First time poster, been reading posts on here for about two months now. Looking at a used GT Fury, the year is either a 96 or 97. Mechanically the bike seems solid, the frame has a few scratches. The bike has full dura-ace components, 9 speed cassette. Test drove it and the shifts seemed quick and smooth, nothing seemed amiss. Price is $430. Here's the craigslist ad, is it a reasonable price? Trying to get into a road bike but on a budget. Thanks for any and all thoughts.

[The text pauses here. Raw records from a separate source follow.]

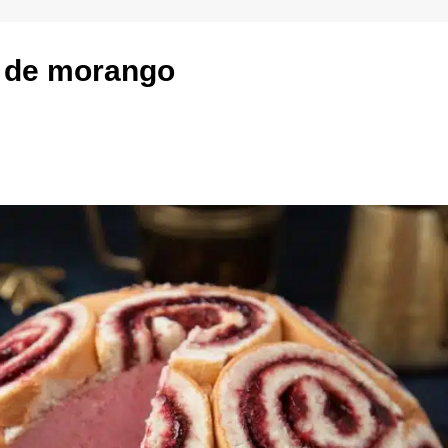
 de morango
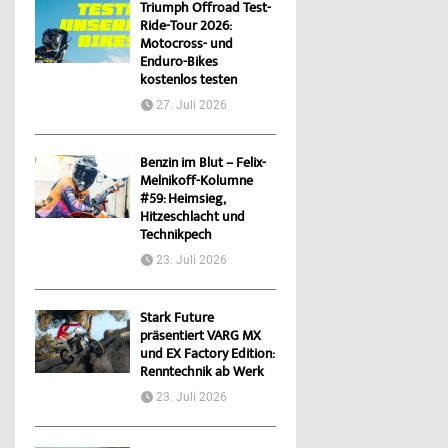
Triumph Offroad Test-
Ride-Tour 2026:
Motocross- und
Enduro-Bikes
kostenlos testen
27. Juli 2026
Benzin im Blut – Felix-
Melnikoff-Kolumne
#59: Heimsieg,
Hitzeschlacht und
Technikpech
23. Juli 2026
Stark Future
präsentiert VARG MX
und EX Factory Edition:
Renntechnik ab Werk
23. Juli 2026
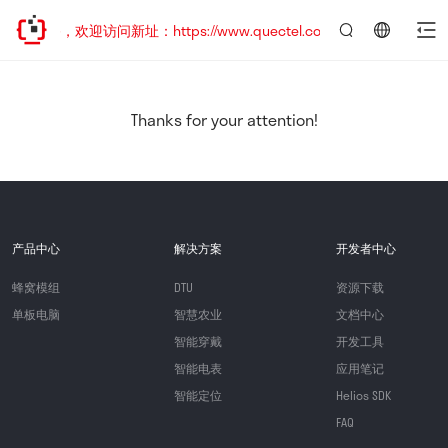
已迁移，欢迎访问新址：https://www.quectel.com.cn
言：
简
体
中
Thanks for your attention!
文
产品中心
解决方案
开发者中心
蜂窝模组
DTU
资源下载
单板电脑
智慧农业
文档中心
智能穿戴
开发工具
智能电表
应用笔记
智能定位
Helios SDK
FAQ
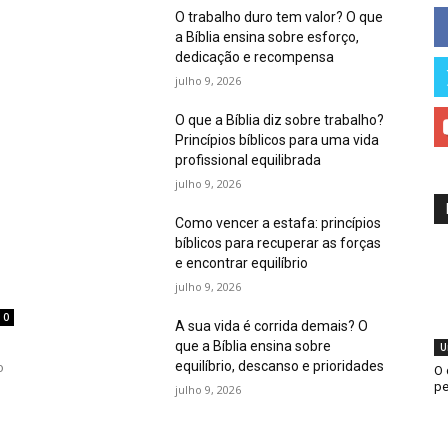
O trabalho duro tem valor? O que
a Bíblia ensina sobre esforço,
dedicação e recompensa
julho 9, 2026
O que a Bíblia diz sobre trabalho?
Princípios bíblicos para uma vida
profissional equilibrada
julho 9, 2026
Como vencer a estafa: princípios
bíblicos para recuperar as forças
e encontrar equilíbrio
julho 9, 2026
0
A sua vida é corrida demais? O
que a Bíblia ensina sobre
U
equilíbrio, descanso e prioridades
o
O 
pe
julho 9, 2026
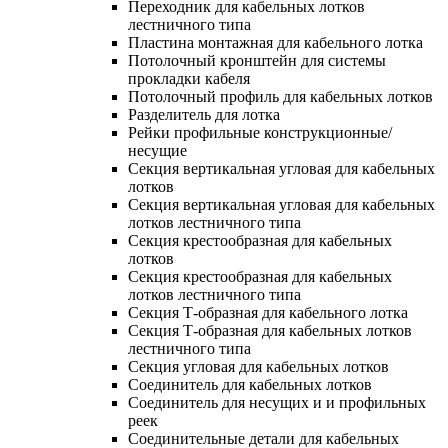
Переходник для кабельных лотков
лестничного типа
Пластина монтажная для кабельного лотка
Потолочный кронштейн для системы
прокладки кабеля
Потолочный профиль для кабельных лотков
Разделитель для лотка
Рейки профильные конструкционные/
несущие
Секция вертикальная угловая для кабельных
лотков
Секция вертикальная угловая для кабельных
лотков лестничного типа
Секция крестообразная для кабельных
лотков
Секция крестообразная для кабельных
лотков лестничного типа
Секция Т-образная для кабельного лотка
Секция Т-образная для кабельных лотков
лестничного типа
Секция угловая для кабельных лотков
Соединитель для кабельных лотков
Соединитель для несущих и и профильных
реек
Соединительные детали для кабельных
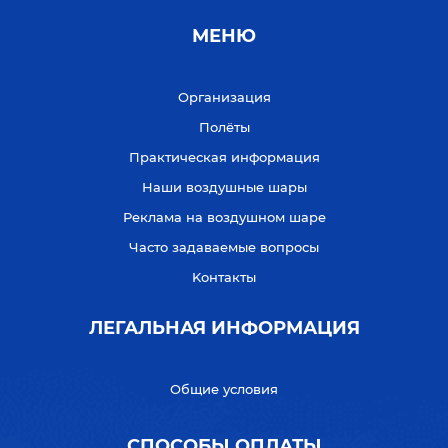
МЕНЮ
Организация
Полёты
Практическая информация
Наши воздушные шары
Реклама на воздушном шаре
Часто задаваемые вопросы
Kонтакты
ЛЕГАЛЬНАЯ ИНФОРМАЦИЯ
Общие условия
СПОСОБЫ ОПЛАТЫ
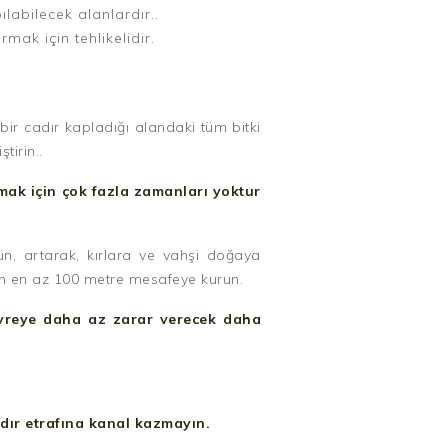
abilecek alanlardır..
mak için tehlikelidir.
bir cadır kapladığı alandaki tüm bitki
tirin..
mak için çok fazla zamanları yoktur
n, artarak, kırlara ve vahşi doğaya
an en az 100 metre mesafeye kurun.
vreye daha az zarar verecek daha
dır etrafına kanal kazmayın.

http://norfolk.craigslist.org/bik/2342292819.html

Also the bike has a new saddle, seat post, and bar tape.


----------



## logbiter (Sep 14, 2005)

Price seems about right, if it fits and you're fine with racy geometry, go for it. As pictured, the bike's a bit big for the seller (;


----------



## PJ352 (Dec 5, 2007)

My guess is that it's a '96 that was originally equipped with an 8 spd 600 Ultegra drivetrain and was upgraded to 9 spd. You'll likely find some original components on the bike. 

Given the price, I'd say the seller is trying to recoup some of the money invested in upgrades, but it's still a ~15 year old alu frameset, so (IMO) the $200 range is more appropriate, but used bike prices vary by region. 

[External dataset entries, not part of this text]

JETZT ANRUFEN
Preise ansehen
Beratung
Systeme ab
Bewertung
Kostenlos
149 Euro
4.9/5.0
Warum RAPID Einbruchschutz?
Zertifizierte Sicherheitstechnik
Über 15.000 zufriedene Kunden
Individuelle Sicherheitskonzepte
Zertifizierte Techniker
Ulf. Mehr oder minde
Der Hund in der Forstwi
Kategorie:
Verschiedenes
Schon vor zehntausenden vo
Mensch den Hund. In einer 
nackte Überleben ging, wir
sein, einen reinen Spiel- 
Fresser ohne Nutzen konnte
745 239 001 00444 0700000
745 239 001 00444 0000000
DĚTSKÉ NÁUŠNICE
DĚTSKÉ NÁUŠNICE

As always, fit matters most, so be sure it does before commiting to the purchase, no matter the price. 


http://bikepedia.com/QuickBike/BikeSpecs.aspx?Year=1996&Brand=GT&Model=Fury&Type=bike


----------



## cheechman32 (Mar 26, 2011)

Thanks for the all the advice. After riding the bike and then checking out some new Giant & Trek entry level road bikes with Tiagra & 105 components decided the price for the GT was too much for a 15 year old frame. Love the forum, I would be lost without it!


----------